The demands to keep pumping come as most economic metrics are strongly positive.
Last week saw robust numbers for housing starts, building permits and existing home sales.
Manufacturing and services gauges released Friday showed expansion well above what Wall Street had expected. Business activity measures from various regional Federal Reserve outposts also have indicated mostly better-than-expected activity, and even jobless claims last week were lower than forecast, albeit still at unacceptably high levels
Still, the economy can’t come full circle until the most vulnerable are taken care of.
Spending needs to be targeted at those most impacted. In December, nearly half a million hospitality workers lost their jobs, and nearly 16 million continue to collect some form of unemployment benefits, though the number that continues to fall. They will continue to need plenty of help.
However, the rest of the economy is in nowhere near those dire straits.
In aggregate, U.S. households have seen their finances greatly strengthened by two rounds of fiscal stimulus worth more than $3 trillion. That has come with unprecedented levels of monetary goosing from the Federal Reserve in the form of rock-bottom interest rates, trillions of dollars in bond buying and an extraordinary array of – now discontinued – lending programs aimed at getting the economy back to pre-Covid levels. The Fed is currently buying bonds at a pace of close to $1.5 trillion a year.
In aggregate and following the slathering of stimulus that already has been thrown at the economy, the economic health of Americans is strong.
A few numbers to demonstrate:
- Bank deposits are up to nearly $16.2 trillion, a 21.3% increase from a year ago, with many Wall Street institutions seeing record highs.
- Of those deposits, there is currently $1.4 trillion in what BofA termed “excess savings” that likely will climb to $1.6 trillion in January as checks continue to be distributed from the $900 billion stimulus that Congress passed.

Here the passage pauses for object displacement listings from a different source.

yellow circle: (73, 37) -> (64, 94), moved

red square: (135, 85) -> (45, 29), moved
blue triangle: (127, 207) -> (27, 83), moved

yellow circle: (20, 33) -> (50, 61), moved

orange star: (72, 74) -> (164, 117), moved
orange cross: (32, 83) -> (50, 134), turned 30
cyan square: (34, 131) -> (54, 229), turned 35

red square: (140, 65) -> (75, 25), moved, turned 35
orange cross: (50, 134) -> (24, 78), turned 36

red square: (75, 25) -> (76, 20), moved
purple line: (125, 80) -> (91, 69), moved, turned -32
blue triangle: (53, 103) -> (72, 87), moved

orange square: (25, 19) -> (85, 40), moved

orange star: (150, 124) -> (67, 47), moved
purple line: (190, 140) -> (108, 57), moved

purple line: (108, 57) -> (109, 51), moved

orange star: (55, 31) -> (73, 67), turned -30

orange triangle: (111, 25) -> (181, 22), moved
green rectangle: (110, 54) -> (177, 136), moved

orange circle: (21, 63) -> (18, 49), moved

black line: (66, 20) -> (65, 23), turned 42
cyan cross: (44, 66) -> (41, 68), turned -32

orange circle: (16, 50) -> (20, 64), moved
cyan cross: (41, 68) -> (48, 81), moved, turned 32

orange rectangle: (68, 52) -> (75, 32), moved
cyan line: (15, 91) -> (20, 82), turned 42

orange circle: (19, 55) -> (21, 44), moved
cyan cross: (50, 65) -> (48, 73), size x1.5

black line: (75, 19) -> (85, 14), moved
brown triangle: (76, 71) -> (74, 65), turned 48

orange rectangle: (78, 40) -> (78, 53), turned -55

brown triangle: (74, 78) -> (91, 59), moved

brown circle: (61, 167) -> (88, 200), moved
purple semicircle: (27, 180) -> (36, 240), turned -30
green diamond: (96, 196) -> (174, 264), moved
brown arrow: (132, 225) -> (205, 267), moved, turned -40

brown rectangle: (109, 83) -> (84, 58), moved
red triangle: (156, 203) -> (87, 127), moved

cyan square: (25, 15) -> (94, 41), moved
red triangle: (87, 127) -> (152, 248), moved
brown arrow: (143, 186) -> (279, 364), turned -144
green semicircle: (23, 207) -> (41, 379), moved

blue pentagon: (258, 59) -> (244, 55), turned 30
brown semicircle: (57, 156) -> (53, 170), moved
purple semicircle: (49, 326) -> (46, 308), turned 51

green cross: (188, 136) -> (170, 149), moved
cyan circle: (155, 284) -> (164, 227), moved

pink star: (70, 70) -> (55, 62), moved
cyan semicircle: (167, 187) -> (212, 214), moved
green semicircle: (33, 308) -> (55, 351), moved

- Spending is surging, with debit and credit card expenditures up 22% year over year in the seven-day period ending Jan. 16 for lower-income individuals who received stimulus payments in the last round, according to Bank of America Global Research.
“U.S. households have never had as much cash as they have now. They’re really extraordinarily cash-rich,” Ian Shepherdson, chief economist at Pantheon Macroeconomics, said a few days ago during a webinar. “This effectively is a war chest that they have available to spend once they can spend and assuming they want to spend once the Covid fear has gone.”

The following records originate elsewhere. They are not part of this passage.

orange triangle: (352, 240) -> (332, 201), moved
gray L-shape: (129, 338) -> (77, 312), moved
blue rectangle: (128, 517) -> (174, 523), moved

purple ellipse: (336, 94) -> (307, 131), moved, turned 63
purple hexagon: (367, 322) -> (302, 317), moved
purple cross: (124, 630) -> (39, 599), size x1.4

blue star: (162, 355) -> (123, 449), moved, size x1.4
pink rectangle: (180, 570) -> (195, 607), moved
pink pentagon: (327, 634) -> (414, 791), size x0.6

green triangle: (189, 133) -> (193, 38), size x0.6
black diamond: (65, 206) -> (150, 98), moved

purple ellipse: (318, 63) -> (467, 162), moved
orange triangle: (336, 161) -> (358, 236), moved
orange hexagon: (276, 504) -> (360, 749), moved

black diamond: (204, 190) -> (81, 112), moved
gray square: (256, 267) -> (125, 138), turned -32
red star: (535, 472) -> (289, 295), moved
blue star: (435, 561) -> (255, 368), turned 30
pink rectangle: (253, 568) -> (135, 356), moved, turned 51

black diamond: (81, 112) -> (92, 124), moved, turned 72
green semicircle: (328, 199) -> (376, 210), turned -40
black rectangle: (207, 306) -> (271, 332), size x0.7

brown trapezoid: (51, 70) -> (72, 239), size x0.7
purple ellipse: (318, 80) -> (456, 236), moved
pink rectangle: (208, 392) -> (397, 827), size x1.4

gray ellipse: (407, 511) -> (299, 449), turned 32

Shepherdson said he thinks inflation could accelerate before the year is out and cause the Fed to rethink its ultra-accommodative policies and have to start tightening sooner than the market expects.
Of course, the virus is the key to everything.

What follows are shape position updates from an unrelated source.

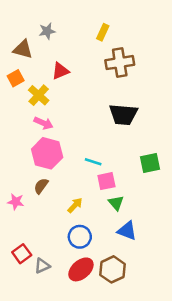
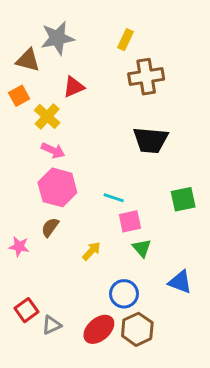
gray star: (47, 31) -> (57, 38), size x1.6
blue triangle: (127, 231) -> (180, 282), moved
blue circle: (80, 237) -> (124, 294), moved

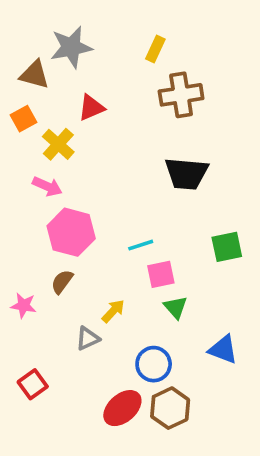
pink arrow: (53, 150) -> (47, 186), moved
cyan line: (114, 198) -> (141, 245), turned -36
gray triangle: (52, 325) -> (88, 338), moved

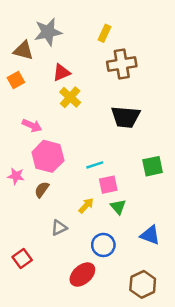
yellow cross: (58, 144) -> (70, 97), moved
pink star: (23, 305) -> (16, 176), moved
yellow arrow: (113, 311) -> (86, 206), moved
brown hexagon: (170, 408) -> (143, 284), moved

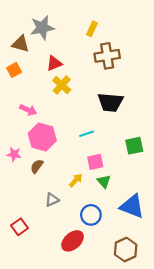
cyan line: (95, 165) -> (87, 134), moved
blue triangle: (150, 235) -> (132, 206), size x1.4

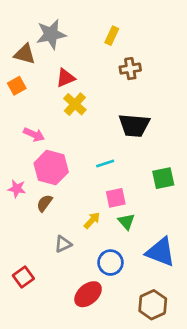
brown cross: (107, 56) -> (130, 69), size x0.7

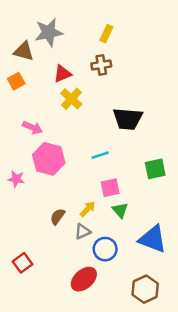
brown cross: (130, 69) -> (101, 65), moved
brown semicircle: (45, 203) -> (58, 216), moved
gray triangle: (63, 244) -> (83, 232), moved

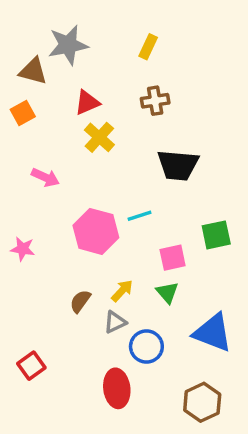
brown cross: (101, 65) -> (155, 101), moved
pink hexagon: (49, 159) -> (96, 231), moved
pink square: (110, 188) -> (173, 258), moved
red ellipse: (84, 279) -> (117, 388), turned -56

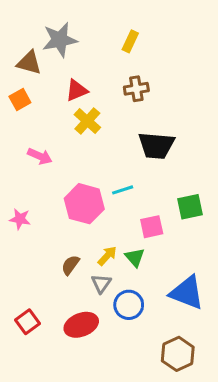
green triangle: (167, 292) -> (135, 257), moved
gray triangle: (115, 322) -> (101, 283), turned -30
red ellipse: (117, 388) -> (81, 325), moved, turned 76

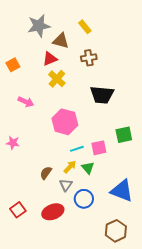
yellow rectangle: (130, 41) -> (85, 27), turned -64
brown triangle: (29, 63) -> (61, 41), moved
cyan line: (123, 190) -> (77, 149), moved
pink hexagon: (84, 204) -> (65, 122), moved

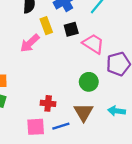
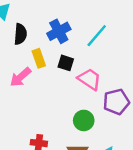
black square: (71, 29) -> (66, 63), turned 32

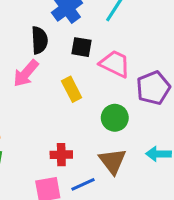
black semicircle: (20, 34) -> (39, 40), moved
yellow rectangle: (39, 58) -> (72, 89), moved

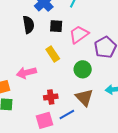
pink trapezoid: (115, 64) -> (79, 34), turned -55
pink arrow: (26, 73) -> (26, 73), moved, turned 42

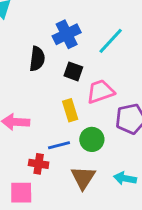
yellow rectangle: (53, 54) -> (70, 110), moved
blue line: (67, 115) -> (59, 145), moved

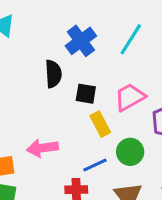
black square: (73, 71) -> (86, 94), moved

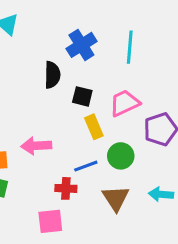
cyan line: (131, 39) -> (130, 47), turned -32

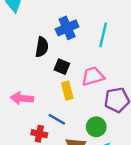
green circle: (121, 156) -> (96, 127), moved
blue line: (86, 166) -> (57, 119), turned 42

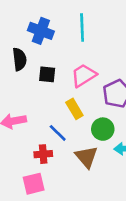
blue cross: (67, 28) -> (41, 31), turned -30
yellow rectangle: (67, 91) -> (74, 109), moved
blue line: (57, 119) -> (58, 133), turned 30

Biden made much over his push for 100 million vaccines in 100 days — but that’s just slightly ahead of the current pace. The point at which the U.S. reaches herd immunity likely will coincide with a full recovery, but in the meantime there will be trillions coursing through the system to get the nation through, even if it isn’t needed.
In a note to clients last week, Paulsen said what the economy needs most now is not more stimulus but rather a “shot in the arm,” in the most literal sense. Getting people vaccinated, he insists, is far more important than continuing to force more money into an already saturated economy.
“This may end up hurting the exact people we’re trying to help more than anyone else,” Paulsen said. “This started in 2009 [during the financial crisis] when we adopted a new playbook like Cash for Clunkers and TARP and all these other things. I don’t think we ever put this stuff back in the bottle, and it just keeps getting worse.”